To do: All lines in the records below from the line with "the password associated" through the line with "FREE NEXT DAY DELIVERY WHEN YOU SPEND £35" are to be given again exactly, both ends included; the pictures are to be left out.

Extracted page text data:
++++++++
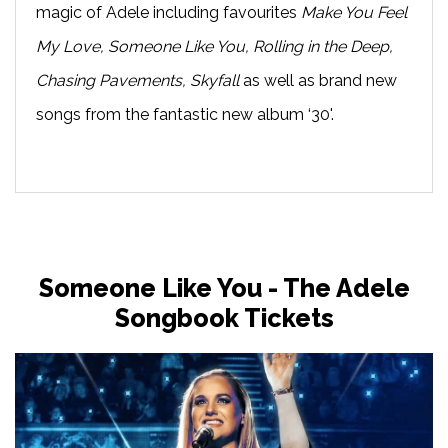
magic of Adele including favourites
Make You Feel
My Love, Someone Like You, Rolling in the Deep,
Chasing Pavements, Skyfall
as well as brand new
songs from the fantastic new album ‘30'.
Someone Like You - The Adele
Songbook Tickets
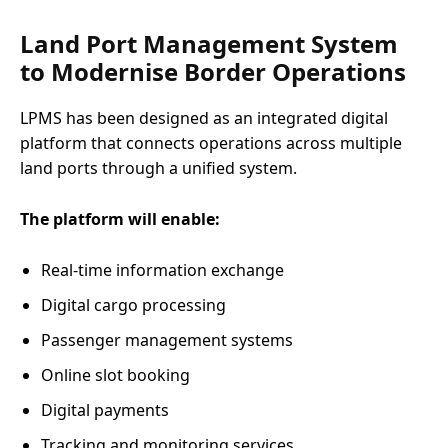
Land Port Management System
to Modernise Border Operations
LPMS has been designed as an integrated digital
platform that connects operations across multiple
land ports through a unified system.
The platform will enable:
Real-time information exchange
Digital cargo processing
Passenger management systems
Online slot booking
Digital payments
Tracking and monitoring services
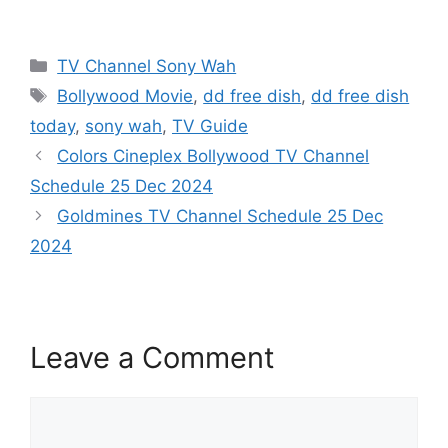
Categories
TV Channel Sony Wah
Tags
Bollywood Movie
,
dd free dish
,
dd free dish
today
,
sony wah
,
TV Guide
Colors Cineplex Bollywood TV Channel
Schedule 25 Dec 2024
Goldmines TV Channel Schedule 25 Dec
2024
Leave a Comment
Comment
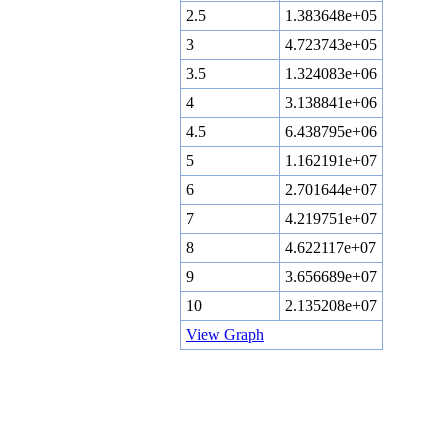
2.5
1.383648e+05
3
4.723743e+05
3.5
1.324083e+06
4
3.138841e+06
4.5
6.438795e+06
5
1.162191e+07
6
2.701644e+07
7
4.219751e+07
8
4.622117e+07
9
3.656689e+07
10
2.135208e+07
View Graph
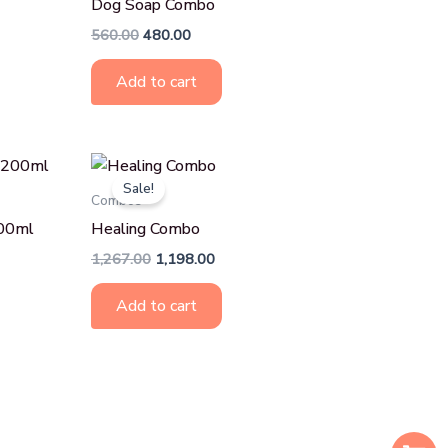
Dog Soap Combo
560.00
480.00
Add to cart
Original
Current
price
price
Sale!
was:
is:
Combos
₹1,267.00.
₹1,198.00.
200ml
Healing Combo
1,267.00
1,198.00
Add to cart
S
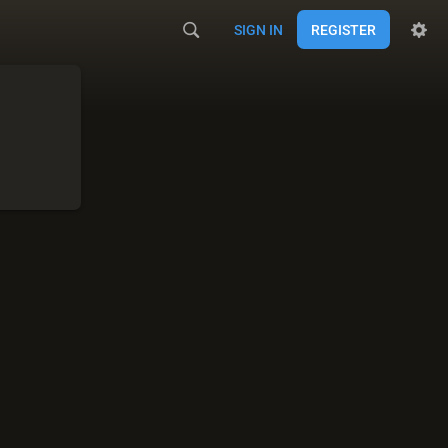
SIGN IN
REGISTER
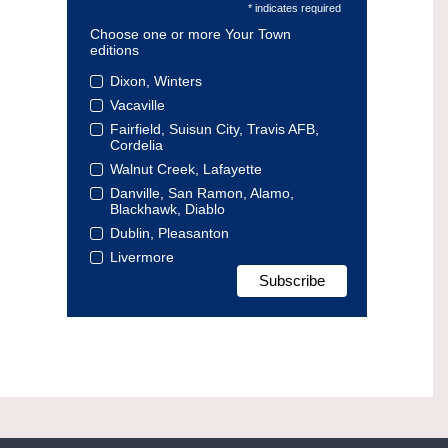
* indicates required
Choose one or more Your Town
editions
Dixon, Winters
Vacaville
Fairfield, Suisun City, Travis AFB,
Cordelia
Walnut Creek, Lafayette
Danville, San Ramon, Alamo,
Blackhawk, Diablo
Dublin, Pleasanton
Livermore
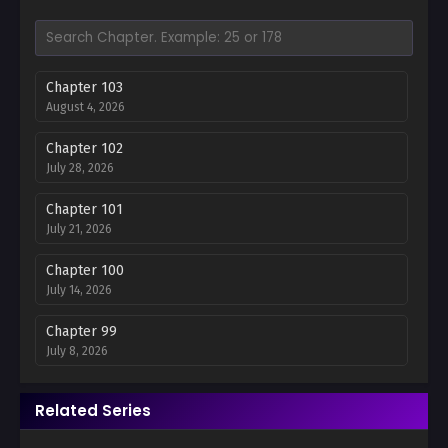
Chapter 103
August 4, 2026
Chapter 102
July 28, 2026
Chapter 101
July 21, 2026
Chapter 100
July 14, 2026
Chapter 99
July 8, 2026
Chapter 98
Related Series
June 30, 2026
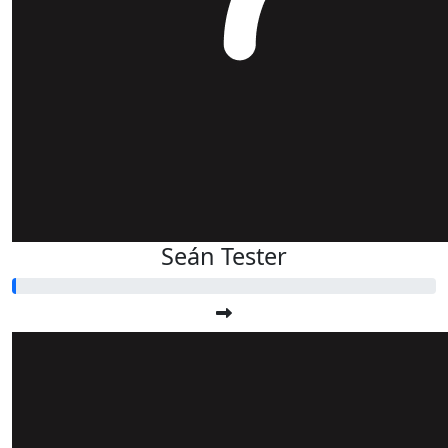
Seán Tester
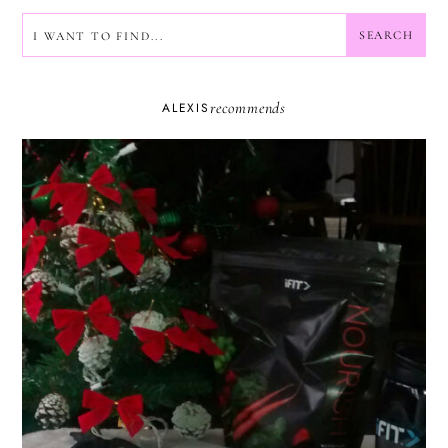
SEARCH
SEARCH
recommends
ALEXIS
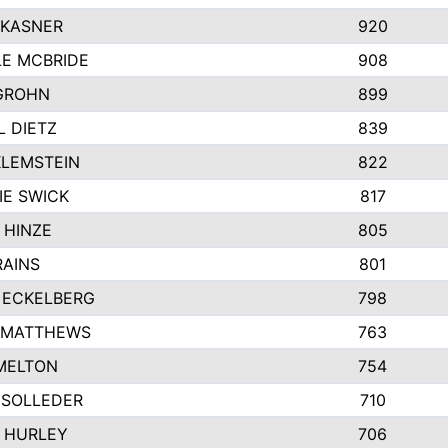
 KASNER
920
LE MCBRIDE
908
GROHN
899
L DIETZ
839
KLEMSTEIN
822
IE SWICK
817
 HINZE
805
RAINS
801
 ECKELBERG
798
 MATTHEWS
763
MELTON
754
 SOLLEDER
710
 HURLEY
706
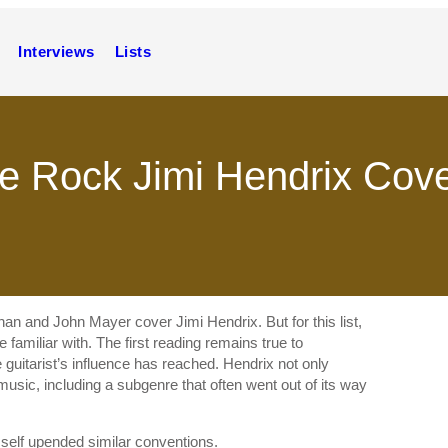
Interviews
Lists
ive Rock Jimi Hendrix Cov
an and John Mayer cover Jimi Hendrix. But for this list,
 familiar with. The first reading remains true to
 guitarist’s influence has reached. Hendrix not only
music, including a subgenre that often went out of its way
mself upended similar conventions.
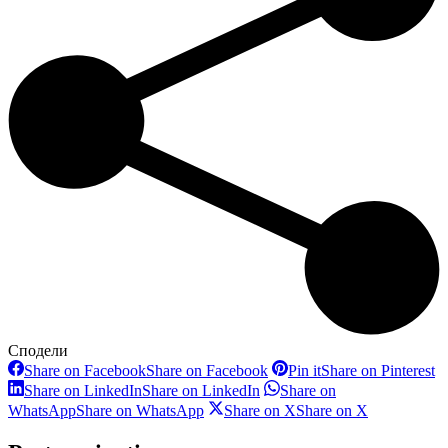
Сподели
Share on Facebook
Share on Facebook
Pin it
Share on Pinterest
Share on LinkedIn
Share on LinkedIn
Share on
WhatsApp
Share on WhatsApp
Share on X
Share on X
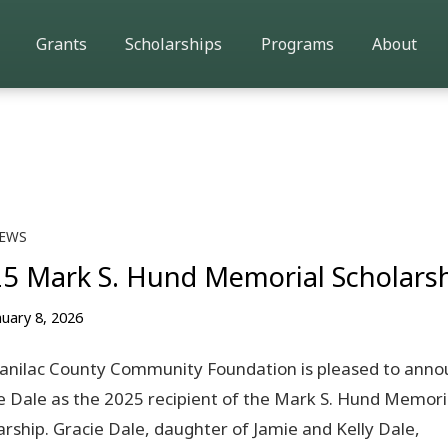
Grants
Scholarships
Programs
About
EWS
5 Mark S. Hund Memorial Scholars
nuary 8, 2026
anilac County Community Foundation is pleased to anno
e Dale as the 2025 recipient of the Mark S. Hund Memori
arship. Gracie Dale, daughter of Jamie and Kelly Dale,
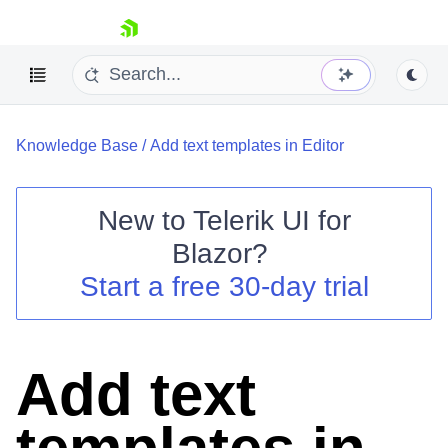
skip navigation
Knowledge Base
/
Add text templates in Editor
New to
Telerik UI for
Blazor
?
Shopping cart
Start a free 30-day trial
Your Account
Login
Contact Us
Try now
Add text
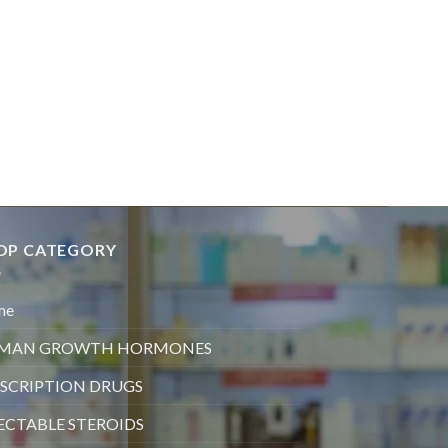
OP CATEGORY
me
MAN GROWTH HORMONES
SCRIPTION DRUGS
ECTABLE STEROIDS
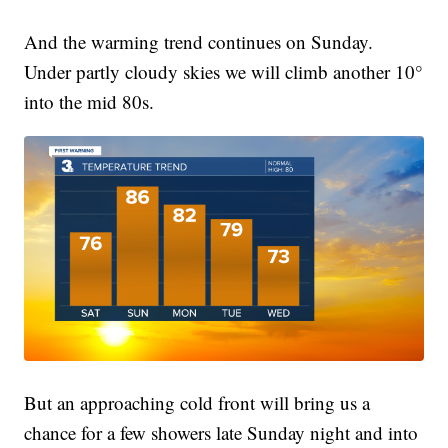
And the warming trend continues on Sunday.
Under partly cloudy skies we will climb another 10°
into the mid 80s.
But an approaching cold front will bring us a
chance for a few showers late Sunday night and into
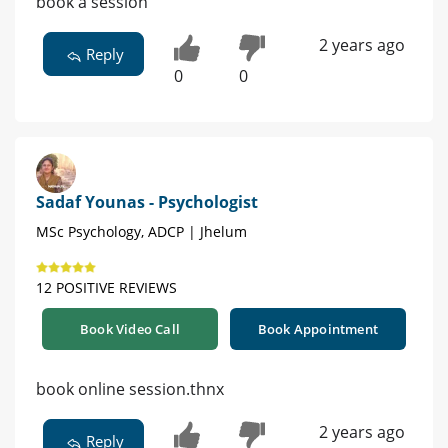
book a session
2 years ago
Reply
0
0
Sadaf Younas - Psychologist
MSc Psychology, ADCP | Jhelum
12 POSITIVE REVIEWS
Book Video Call
Book Appointment
book online session.thnx
2 years ago
Reply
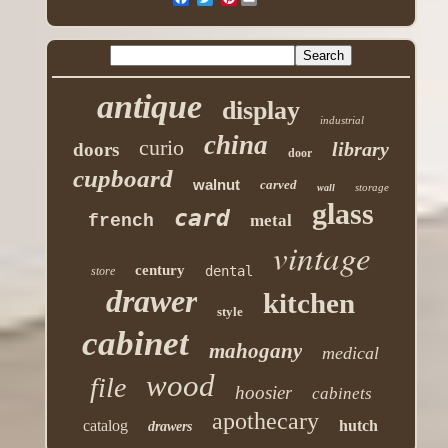
antique
display
industrial
china
curio
library
doors
door
cupboard
walnut
carved
storage
wall
glass
card
french
metal
vintage
century
dental
store
drawer
kitchen
style
cabinet
mahogany
medical
wood
file
hoosier
cabinets
apothecary
catalog
hutch
drawers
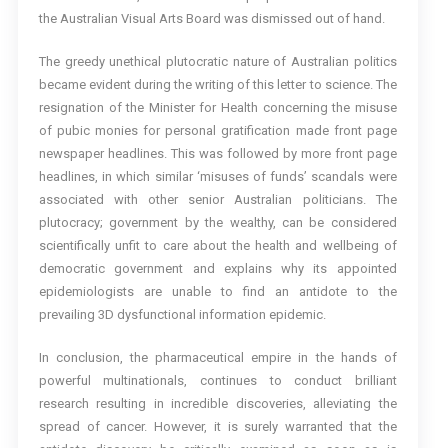
the Australian Visual Arts Board was dismissed out of hand.
The greedy unethical plutocratic nature of Australian politics
became evident during the writing of this letter to science. The
resignation of the Minister for Health concerning the misuse
of pubic monies for personal gratification made front page
newspaper headlines. This was followed by more front page
headlines, in which similar ‘misuses of funds’ scandals were
associated with other senior Australian politicians. The
plutocracy; government by the wealthy, can be considered
scientifically unfit to care about the health and wellbeing of
democratic government and explains why its appointed
epidemiologists are unable to find an antidote to the
prevailing 3D dysfunctional information epidemic.
In conclusion, the pharmaceutical empire in the hands of
powerful multinationals, continues to conduct brilliant
research resulting in incredible discoveries, alleviating the
spread of cancer. However, it is surely warranted that the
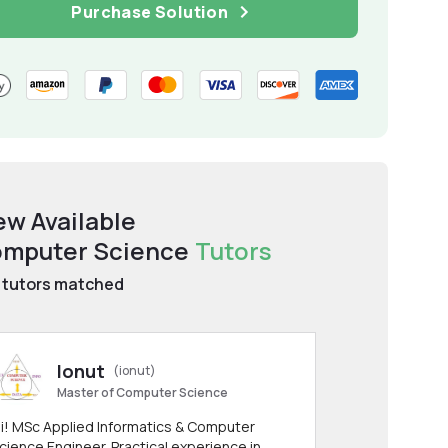
Purchase Solution
ew Available
mputer Science
Tutors
tutors matched
Ionut
(ionut)
Master of Computer Science
i! MSc Applied Informatics & Computer
cience Engineer. Practical experience in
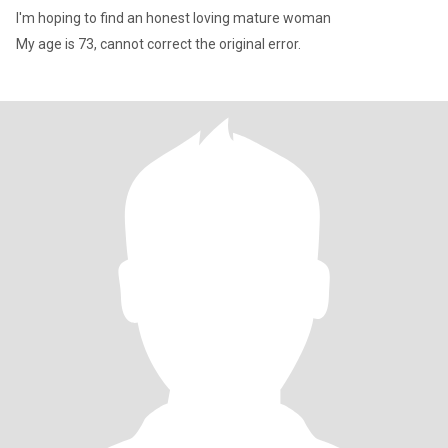
I'm hoping to find an honest loving mature woman
My age is 73, cannot correct the original error.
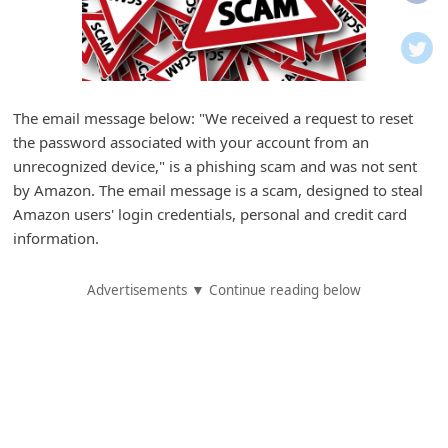
i
f
i
c
The email message below: "We received a request to reset
a
the password associated with your account from an
t
unrecognized device," is a phishing scam and was not sent
i
by Amazon. The email message is a scam, designed to steal
Amazon users' login credentials, personal and credit card
o
information.
n
s
Advertisements ▼ Continue reading below
S
a
v
e
d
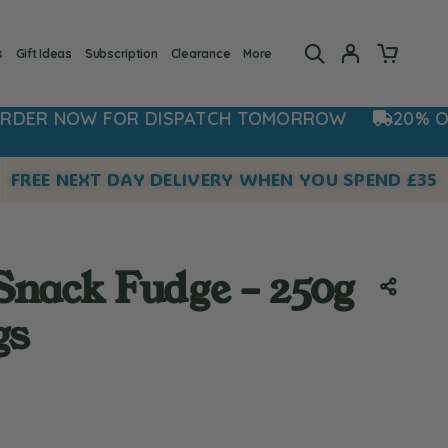
s
Gift Ideas
Subscription
Clearance
More
DISPATCH TOMORROW
20% OFF NOW - USE C
FREE NEXT DAY DELIVERY WHEN YOU SPEND £35
nack Fudge – 250g
gs
 rating:
s:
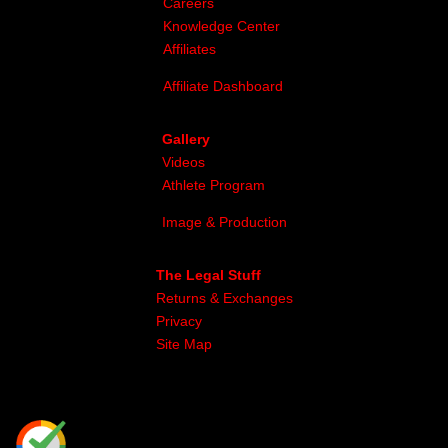
Careers
Knowledge Center
Affiliates
Affiliate Dashboard
Gallery
Videos
Athlete Program
Image & Production
The Legal Stuff
Returns & Exchanges
Privacy
Site Map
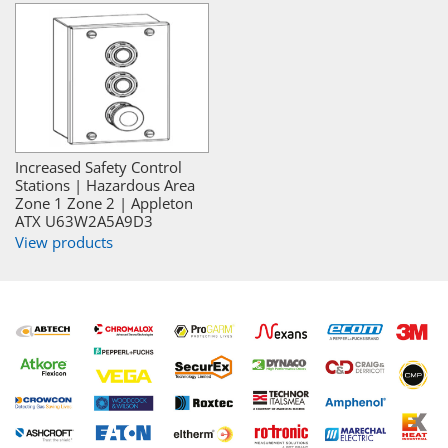
Increased Safety Control
Stations | Hazardous Area
Zone 1 Zone 2 | Appleton
ATX U63W2A5A9D3
View products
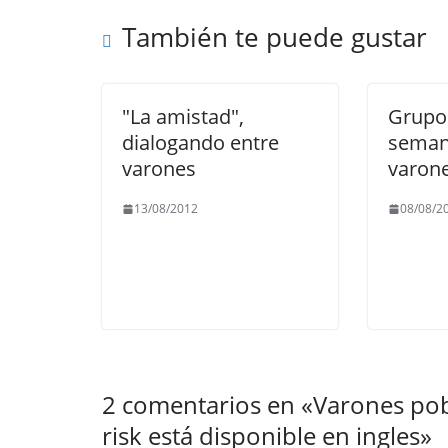
o
p
m
n
También te puede gustar
o
p
k
k
"La amistad",
Grupos
dialogando entre
seman
varones
varon
13/08/2012
08/08/2
2 comentarios en «
Varones pob
risk está disponible en ingles
»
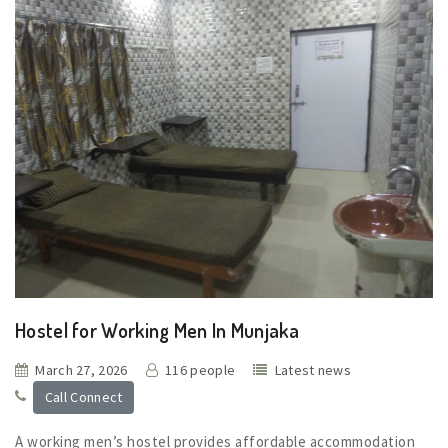
Hostel for Working Men In Munjaka
March 27, 2026
116 people
Latest news
Call Connect
A working men’s hostel provides affordable accommodation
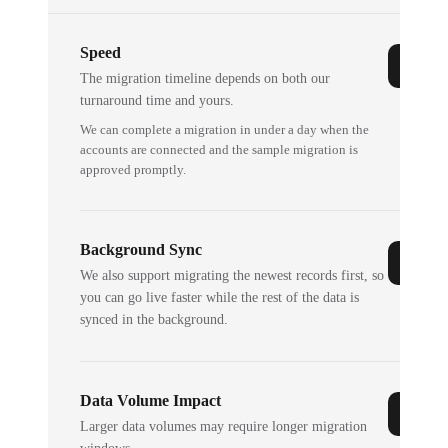
Speed
The migration timeline depends on both our
turnaround time and yours.
We can complete a migration in under a day when the
accounts are connected and the sample migration is
approved promptly.
Background Sync
We also support migrating the newest records first, so
you can go live faster while the rest of the data is
synced in the background.
Data Volume Impact
Larger data volumes may require longer migration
++++++++
Task output:
the password associated with your account from an
t
unrecognized device," is a phishing scam and was not sent
i
by Amazon. The email message is a scam, designed to steal
Amazon users' login credentials, personal and credit card
o
information.
n
s
Advertisements ▼ Continue reading below
S
a
v
e
d
s
Gift Ideas
Subscription
Clearance
More
DISPATCH TOMORROW
20% OFF NOW - USE C
FREE NEXT DAY DELIVERY WHEN YOU SPEND £35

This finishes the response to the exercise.